Détentrice d’un master de l’UNIL, Aurélie Netz est une anthropologue qui s’attache à explorer les vécus contemporains de la spiritualité. Son nouveau livre dialogue avec l’invisible.
L’anthropologue Aurélie Netz ne cherche pas à tester ce qu’elle entend quand elle dialogue avec les personnes qui lui ouvrent une part bien mystérieuse de leur intimité. Elle avoue devoir parfois surmonter ses difficultés à comprendre les expériences qu’on lui communique, en l’occurrence des relations à divers êtres impalpables, défunts autrefois aimés ou méconnus, divinités de toutes obédiences religieuses, anges aux pouvoirs réparateurs, énergies convoquées par différentes techniques comme la prière, l’absorption en soi-même associée, quand elle est puissante, à la créativité et à la perception d’entités invisibles et bienfaisantes.
Oser en parler dans une société sécularisée
Intitulée En dialogue avec l’invisible, son enquête lui a permis de rencontrer six femmes et deux hommes qui se sont ouverts à elle sur leur bonheur à communiquer avec des entités inspirantes, alors qu’ils avaient besoin d’un coup de pouce dans leur vie et de l’audace nécessaire pour se réparer, se réinventer. Ces aventures qui pulvérisent les frontières entre les mondes comportent aussi leur lot de frustration quand le lien recherché tarde à se manifester, quand l’invisible se dérobe ou quand il se révèle difficile, voire impossible d’en parler autour de soi dans une époque qui a largement délégitimé l’au-delà.
Ce livre révèle le paradoxe d’une société sécularisée, valorisant la vie terrestre au point d’en faire l’unique repère et de lui accorder tous les soins, en sollicitant les prouesses et les promesses scientifiques, tout en cultivant des poches de spiritualité riches d’expériences collectives anciennes recyclées dans une démarche personnelle.
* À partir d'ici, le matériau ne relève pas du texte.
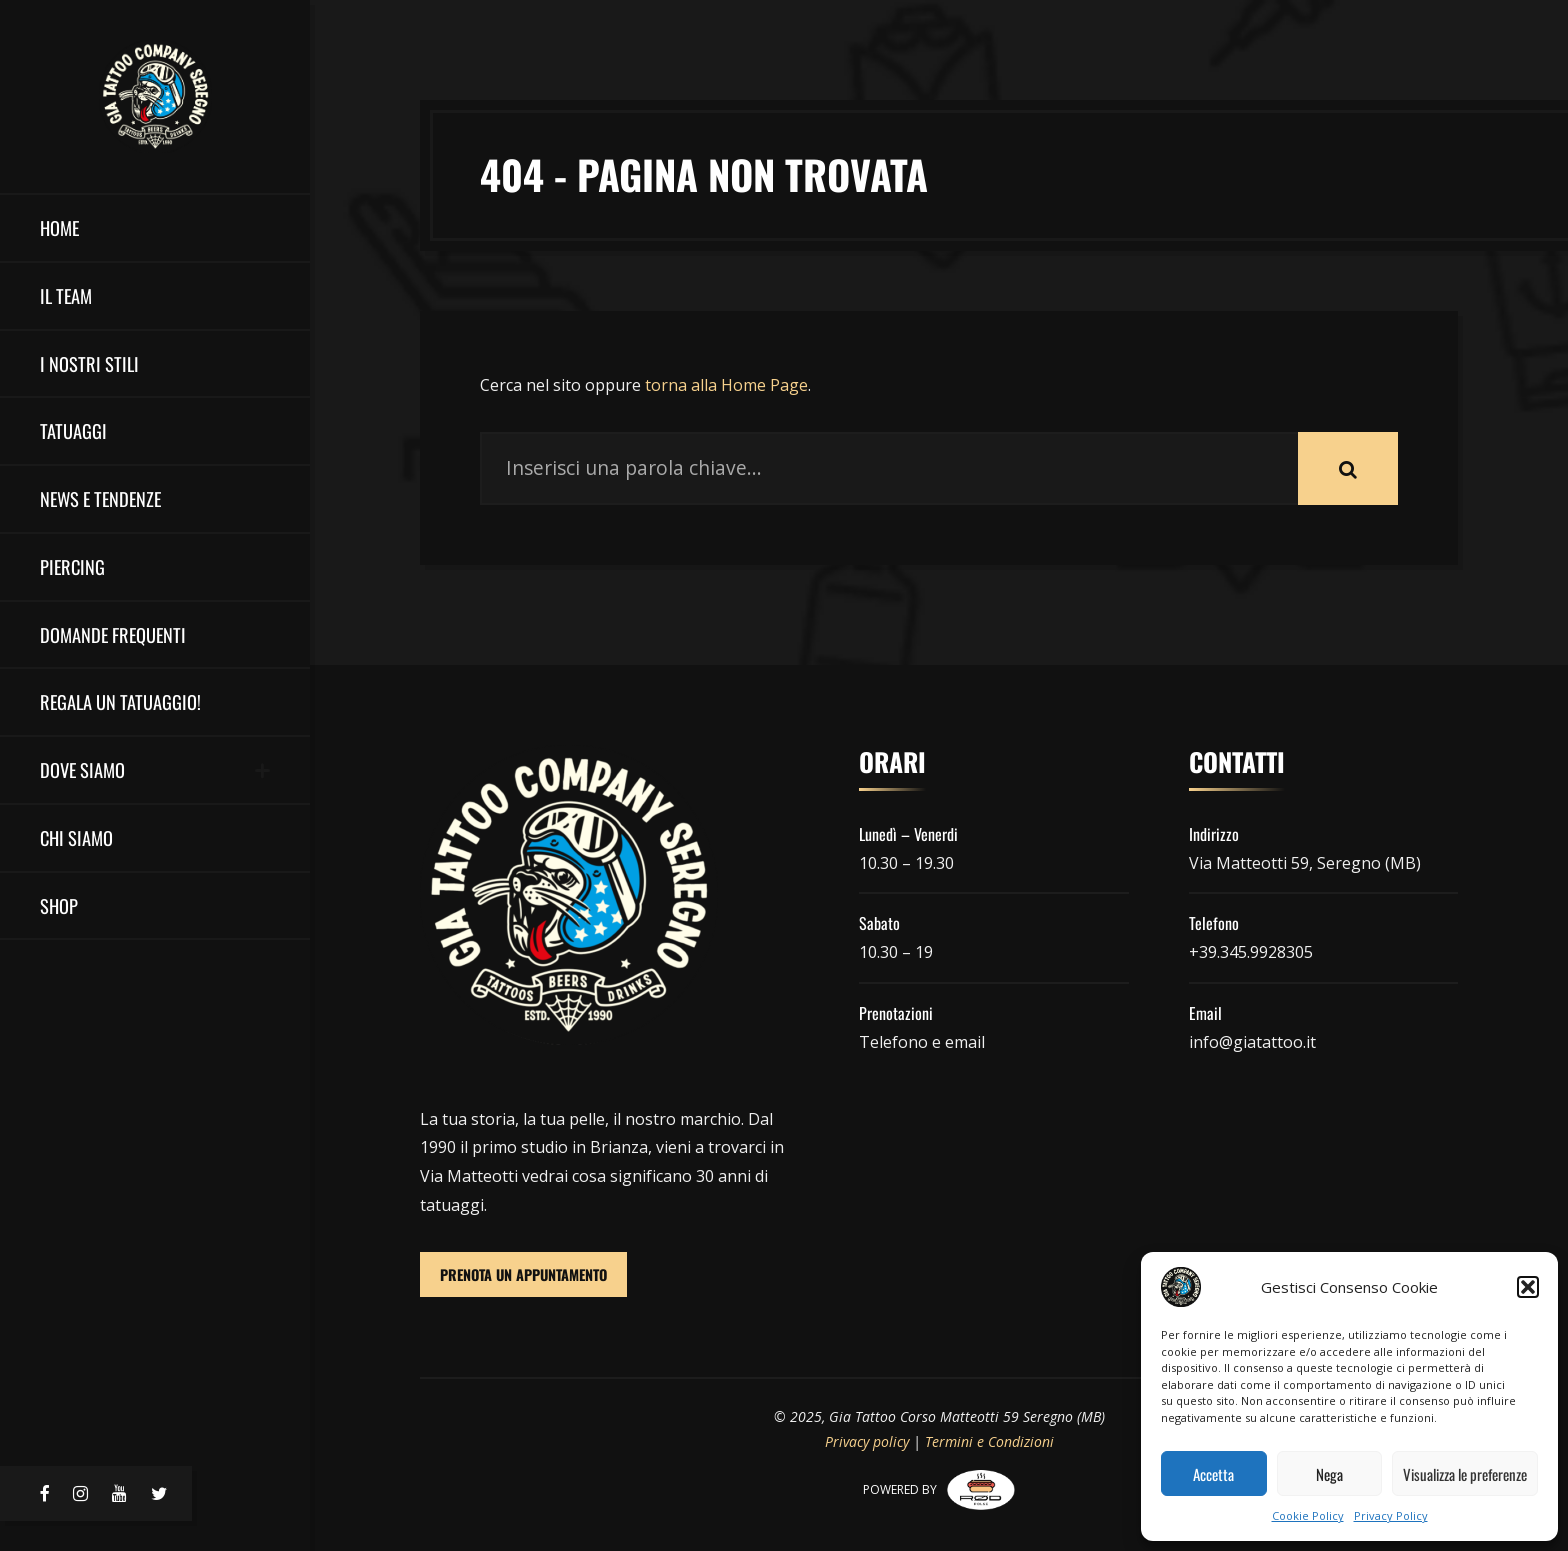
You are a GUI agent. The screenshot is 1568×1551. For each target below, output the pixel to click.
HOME (59, 227)
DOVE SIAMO (82, 769)
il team (66, 295)
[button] (1528, 1287)
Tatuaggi (73, 430)
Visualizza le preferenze (1465, 1474)
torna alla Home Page (726, 385)
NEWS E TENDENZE (100, 498)
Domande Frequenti (113, 634)
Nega (1329, 1474)
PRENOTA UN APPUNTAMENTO (523, 1274)
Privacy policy (867, 1441)
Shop (59, 905)
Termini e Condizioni (989, 1441)
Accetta (1213, 1474)
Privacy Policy (1391, 1515)
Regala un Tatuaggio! (120, 701)
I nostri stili (89, 363)
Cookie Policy (1308, 1515)
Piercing (72, 566)
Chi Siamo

Mais est-ce vraiment un paradoxe ? Notre besoin de consolation est inextinguible, sans doute, quelle que soit l’époque où l’on vit.
Séparés mais toujours en relation
Est-ce à dire que certains vont jusqu’à créer des leurres pour se rassurer ? On peut se poser la question, mais ce n’est pas l’objet de ce livre, pour peu que l’on accepte de s’ouvrir à ces récits sans jugements préconçus. Les huit témoignages peuvent nous paraître incroyables – paradoxalement invraisemblables et dignes d’émerveillement en même temps – mais ils nous renvoient assurément à des situations connues, la maladie, le deuil, la perte des repères, les rêves comme une porte vers l’inconscient, voire, pour certains d’entre nous, vers un monde autre qui sollicite le rêveur (ou l’éveillé) autant qu’il est sollicité par lui.
Outre les récits eux-mêmes, joliment illustrés par Tania Netz, l’autrice livre quantité de réflexions et de références pour ceux qui veulent aller plus loin. La préface est signée Rosette Poletti, docteur en sciences de l’éducation et psychothérapeute spécialiste du deuil.
En dialogue avec l’invisible, par Aurélie Netz, Éditions Saint-Augustin, 2024.